• _PROBLEM DESCRIPTION_
Repeat the listing below exactly. Pictures do not belong in the copy.

• _EXERCISE DATA_
────────────────────────────────────────
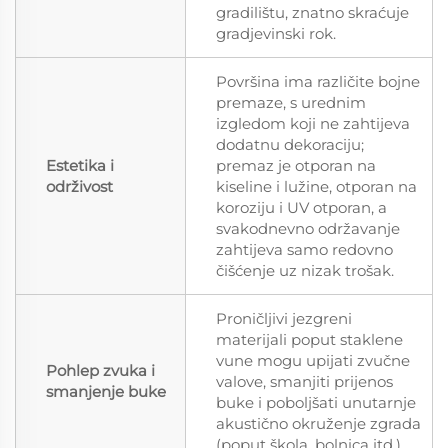
gradilištu, znatno skraćuje
gradjevinski rok.
Površina ima različite bojne
premaze, s urednim
izgledom koji ne zahtijeva
dodatnu dekoraciju;
Estetika i
premaz je otporan na
održivost
kiseline i lužine, otporan na
koroziju i UV otporan, a
svakodnevno održavanje
zahtijeva samo redovno
čišćenje uz nizak trošak.
Proničljivi jezgreni
materijali poput staklene
vune mogu upijati zvučne
Pohlep zvuka i
valove, smanjiti prijenos
smanjenje buke
buke i poboljšati unutarnje
akustično okruženje zgrada
(poput škola, bolnica itd.).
────────────────────────────────────────
• _SOLVED EXERCISE_
gradilištu, znatno skraćuje
gradjevinski rok.
Površina ima različite bojne
premaze, s urednim
izgledom koji ne zahtijeva
dodatnu dekoraciju;
Estetika i
premaz je otporan na
održivost
kiseline i lužine, otporan na
koroziju i UV otporan, a
svakodnevno održavanje
zahtijeva samo redovno
čišćenje uz nizak trošak.
Proničljivi jezgreni
materijali poput staklene
vune mogu upijati zvučne
Pohlep zvuka i
valove, smanjiti prijenos
smanjenje buke
buke i poboljšati unutarnje
akustično okruženje zgrada
(poput škola, bolnica itd.).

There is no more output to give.